Thursday, July 01, 2004

Dialing up Death

Non-Fiction

Anyone You Want Me to Be: A True Story of Sex and Death on the Internet by John Douglas with Stephen Singular ($7.99 Pocket Star Books, 397pp. paperback)

Before your next foray into a chat room or online dating read this frightening account of a man who slipped through the cracks of the justice system for years. By the time the law caught up with him he had defrauded dozens of businessmen and investors of hundreds of thousands of dollars in investment schemes. He was suspected in the deaths of 11 women, six of whom were eventually found dead in metal barrels on his property. They had been there for years, some over a decade.

Although the book suffers from a dry, plodding, just-the-facts-ma’am style, the facts themselves are compelling enough. John Robinson went from eagle scout to family man to con artist to pimp and serial killer with surprising ease. How did Robinson continually defraud small companies, big corporations (like Mobil Oil) and individuals and never do time? He spent twenty years pulling cons before he ever spent a day in jail, and by that time he had already been connected to several missing women. There were a lot of suspicions, but no proof of anything.

When he got out of jail he was a full-fledged computer geek.
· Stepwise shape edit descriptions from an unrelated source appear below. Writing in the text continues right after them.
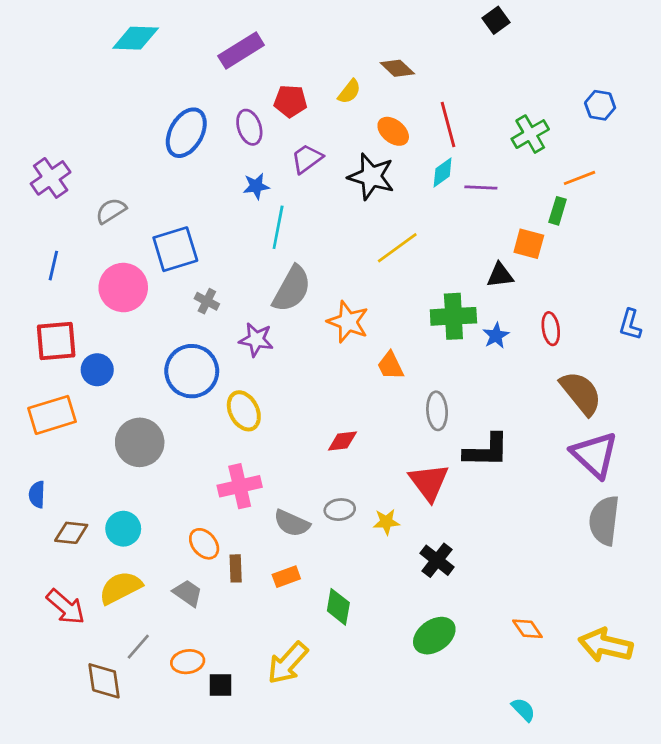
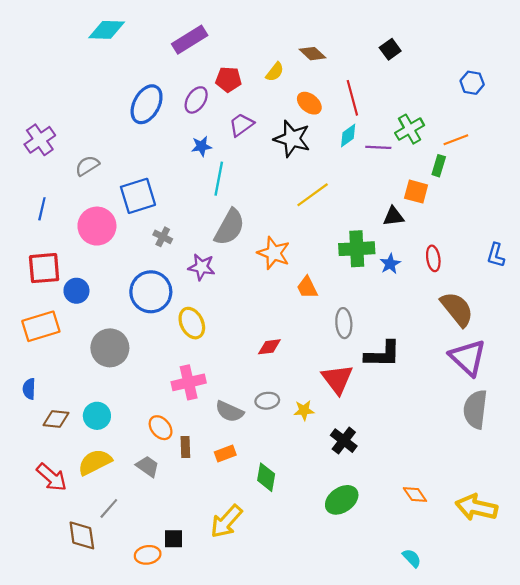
black square: (496, 20) -> (390, 49), moved
purple ellipse: (249, 127) -> (196, 100), turned 52
green cross: (530, 134) -> (410, 129), moved
orange ellipse: (188, 662) -> (148, 555), moved

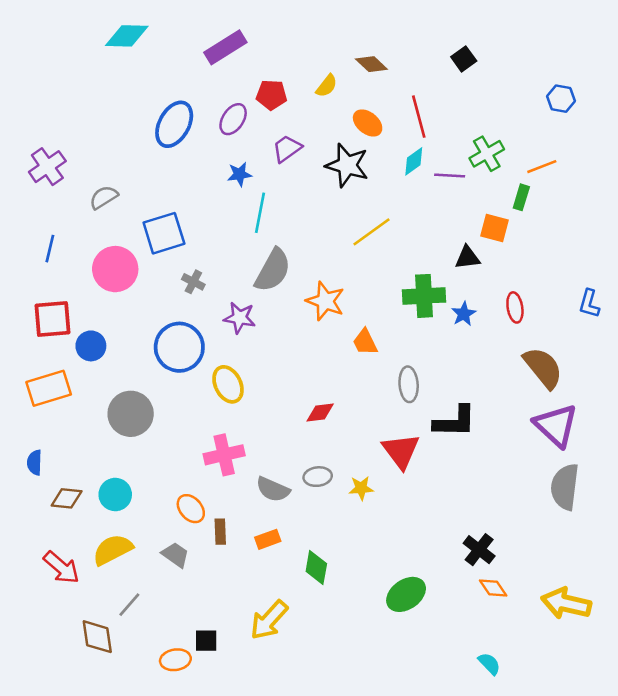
black cross: (344, 441) -> (479, 550), moved

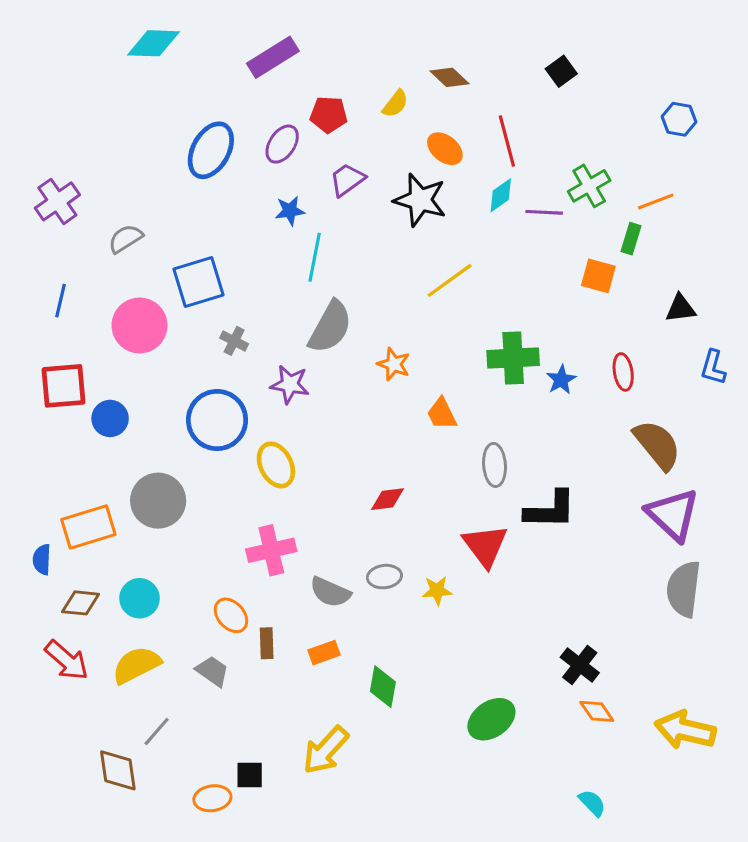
black triangle: (468, 258) -> (681, 308), moved
orange star: (325, 301) -> (394, 364), size x0.7
orange rectangle: (49, 388) -> (88, 527), moved
red arrow: (61, 568) -> (67, 660), moved

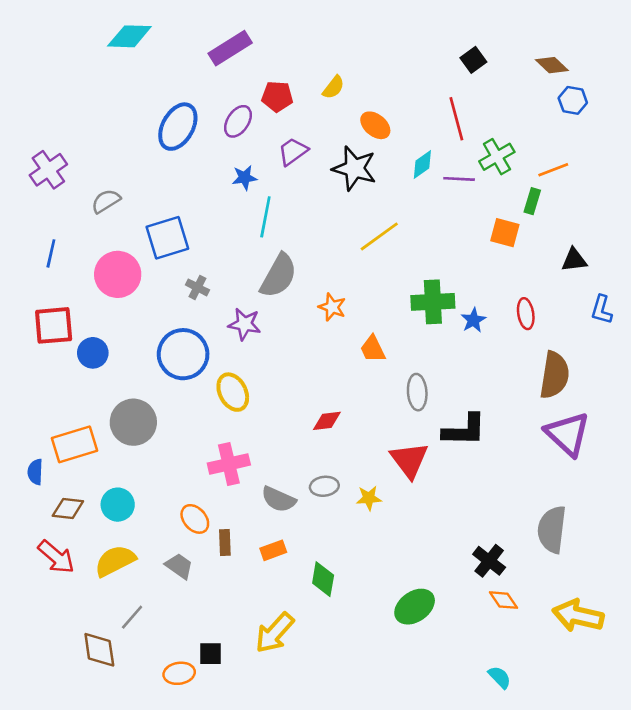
brown diamond: (450, 77) -> (552, 65), moved
red line: (507, 141) -> (456, 119), moved
brown semicircle: (657, 445) -> (555, 375), turned 48
gray semicircle: (684, 589) -> (552, 529), moved

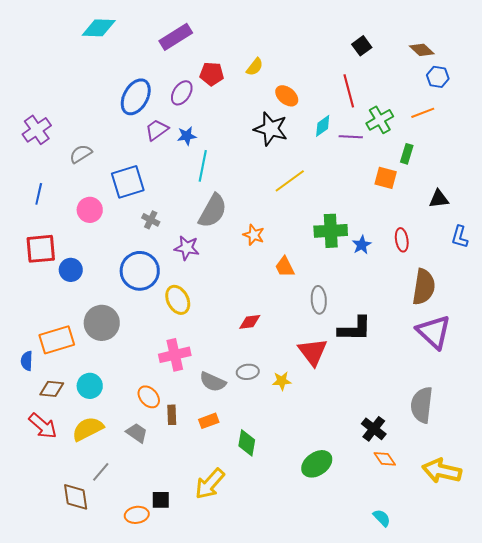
purple trapezoid: (293, 151) -> (157, 130), moved
orange line: (553, 170) -> (423, 113), moved
pink circle: (118, 274) -> (90, 210), size x0.7

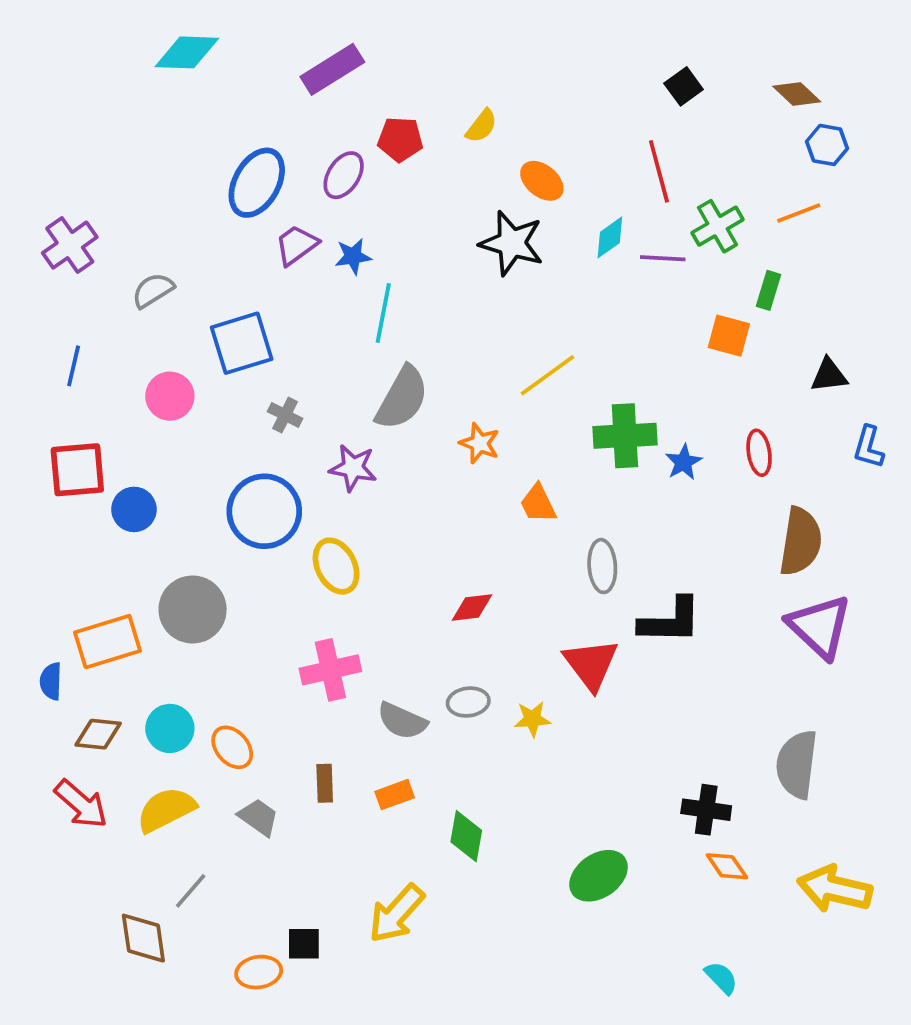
yellow line: (290, 181) -> (548, 375), moved
orange ellipse: (149, 397) -> (232, 747), moved
black cross: (374, 429) -> (706, 810), turned -30

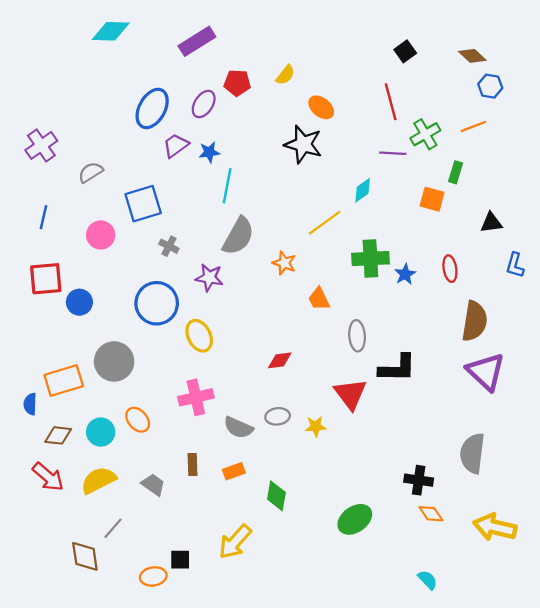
cyan diamond: (610, 237) -> (363, 190), moved
orange ellipse: (232, 747) -> (138, 420), moved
The cons gave way to internet chat rooms, where Robinson met numerous women whom he tried to convince to meet him in Kansas City where he lived. He promised them jobs and apartments and told them he would take care of them. With one exception, every woman who made the journey wound up dead. One victim had moved to Kansas City with her disabled teenaged daughter and Robinson murdered them both.

The story is disturbing on two levels: first of course, the actions of Robinson himself, who seemed to be a dedicated family man, active in his community and a doting parent and grandfather by day, and a stark raving predator by night. Actually it was the other way around; his wife of 30+ years maintained she never had any idea of his double life because he was always home by 5 p.m. He did all his dirty work during the day. Equally disturbing is the failure of law enforcement to connect the dots sooner. Even after the disappearance of two women connected to him, police did rudimentary investigations and dropped the matter for lack of evidence. Letters from the missing women that seem to be forgeries are never even examined (fingerprints, DNA). Any armchair detective would have taken the matter further.

This compelling story raises two questions which are never adequately answered. The first is the nature of the killer’s psyche, a man so effectively divided that he is practically a split personality. There is a brief analysis of his character, but it adds no depth to the portrait of the killer. It would have been useful to hear from a criminal psychologist on the matter.